Lapdog TV journalism scripting a disgraceful chapter in India's media history

A coinage about the Indian media that has gained currency in recent years is 'godi' media, which roughly translates into lapdog journalism

Amulya Ganguli Jun 29, 2020

A coinage about the Indian media that has gained currency in recent years is 'godi' media, which roughly translates into lapdog journalism. 'Godi' means lap in Hindi and the lap on which the television news presenters are supposed to be sitting is that of the government. Day in and day out, the anchors of these docile TV channels churn out news and views that are blatantly biased in the ruling Bharatiya Janata Party’s (BJP) favour.
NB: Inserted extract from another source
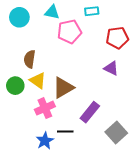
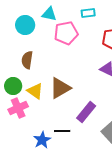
cyan circle: (19, 17) -> (25, 25), moved
yellow triangle: (38, 81) -> (35, 91), moved
pink cross: (45, 108) -> (18, 108), moved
Since prejudice is their lifeblood and appears to be serving them well in a competitive environment, it is obvious that they have hit a lodestone of sorts which attracts audiences in droves. Unless this was the case, the channels would not have persisted so earnestly with their one-sided coverage.  It is not only in India that the godi, or establishment, media holds sway over sizeable section of the viewers. The Fox news in the US is another such channel with a pronounced tilt towards the ruling Republican party.

However, it cannot be gainsaid that such partiality is not only a new phenomenon in the newspaper and television industry, but used to be deemed earlier as a losing proposition by the movers and shakers of the market. The reason why they did not believe that prejudice pays is the conviction that readers and viewers look for an impartial assessment of the social and political events and are put off by a slanted presentation which, ipso facto, cannot be trusted and that it is waste of money, therefore, to subscribe to such newspapers and channels. Little wonder that in those days of a discerning audience, the party newspapers had a limited circulation in contrast to what was considered mainstream publications which built their reputations on being fair.
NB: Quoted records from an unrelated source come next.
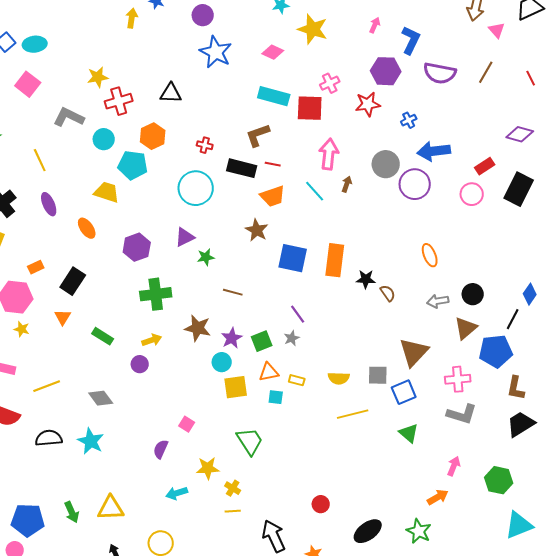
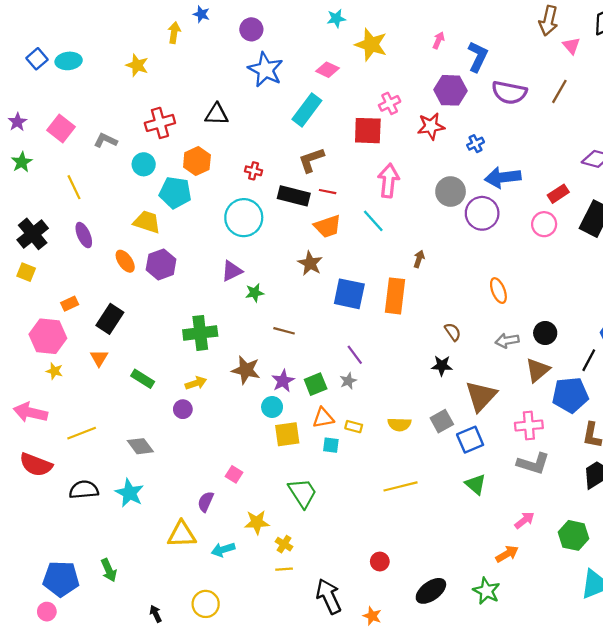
yellow star: (98, 77) -> (137, 65), moved, turned 30
pink square: (28, 84) -> (61, 128), moved
cyan rectangle: (274, 96) -> (307, 110), moved, turned -68
gray L-shape: (69, 117) -> (106, 140), size x0.7
brown arrow: (347, 184) -> (419, 259), moved
purple hexagon: (137, 247) -> (161, 264), moved
black star: (366, 279) -> (442, 366), moved
gray square: (378, 375) -> (442, 421), turned -30
yellow line: (353, 414) -> (400, 486), moved
pink arrow: (454, 466) -> (525, 520), turned 30
yellow triangle: (111, 508) -> (182, 534), moved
Not only newspapers, radio and television stations like the BBC, too, set a high standard in unbiased coverage and had a worldwide spread of listeners and viewers. In course of time, nearly all radio and television broadcasters aspired to be recognized as objective and dispassionate, except those in totalitarian countries. Old-timers in India will remember that even All India Radio, now a part of the establishment media along with Doordarshan, the two public broadcasters under Prasar Bharati, had a high reputation for credibility with newsreaders like Melville de Mello, Roshan Menon, Latika Ratnam and Surajit Sen becoming household names for reliability.
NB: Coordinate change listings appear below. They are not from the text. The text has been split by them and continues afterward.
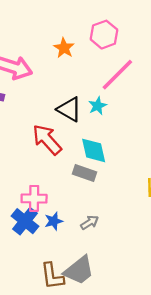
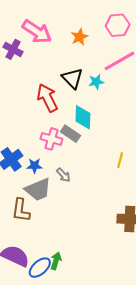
orange star: (64, 48) -> (80, 37), moved
pink cross: (34, 198) -> (51, 139), moved
gray arrow: (90, 222) -> (63, 175), turned 63
gray trapezoid: (79, 270) -> (38, 189), moved

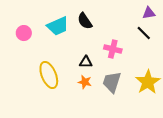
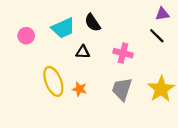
black triangle: (86, 62) -> (83, 52), moved
orange star: (85, 82) -> (80, 89), moved

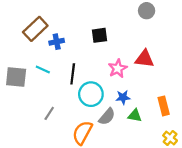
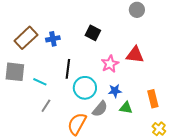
brown rectangle: (35, 29) -> (26, 38), moved
black square: (99, 35) -> (93, 33), turned 35
cyan line: (43, 70) -> (40, 82), moved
The insistence on objectivity in these media outlets went hand in glove with the highly readable letters to the editor columns in well-regarded newspapers which not only reflected a wide range of views, but also presented well-informed and even scholarly dissertations. While the letters column in the Times of London found mention in literary works, the Statesman in Calcutta (as the city was known then) also had a high enough reputation for celebrated film-makers like Satyajit Ray and Mrinal Sen to indulge in their professional rivalry in the newspaper’s letters column.

It is noteworthy that the injection of a pro-government bias in sections of the media, especially television, has coincided with the disappearance of letters from newspapers and has been followed by the storming of laptops and mobile phones by missives from trolls which are marked by abuse and ignorance in as high a measure as were civility and punditry of the letter writers of a bygone age. It may not be besides the point to mention that this transition from fairness to crudity has coincided with the rise of  right-wing political forces in both India and the US.

While the left-liberals, too, once had their days in the sun, their followers were rarely as foul-mouthed as today’s right-wing netizens. Moreover, the left-liberals hardly had any newspaper in their thrall except those run by their parties. There were no private TV channels in those days; they came only in the eighties after Prime Minister Rajiv Gandhi opened up the airwaves to private broadcasters. Today, it is the venom spouted by the far-right which is on display on TV.

Arguably, it is the single-minded focus of their diatribes which draws their viewers who are not bothered by the absence of a nuanced presentation of a complex subject or the iron-clad conventions of an earlier period when it was mandatory to present both the sides of a case. Even if a laboured attempt is made nowadays to have contrarians in a television studio, they are shouted down more often than not or branded as unpatriotic and even traitors while the host and his/her favoured guests stridently voice their opinions which are unabashedly highlighted as the correct one.

Before China became the main talking point, the twin targets of the establishment media were the Congress and Islamists. The two have always been linked in the minds of the rightists. According to them, it is the appeasement of Muslims by the Congress which has raised the vision among the minorities of a rerun of the Mughal raj, as BJP MP. Tejasvi Surya warned parliament. The establishment media regard as their bounden duty, therefore, to caution the nation against such a fateful turn of events. In the process, they are writing a disgraceful chapter in India’s media history.

(The writer is a commentator on current affairs. The views expressed are personal.)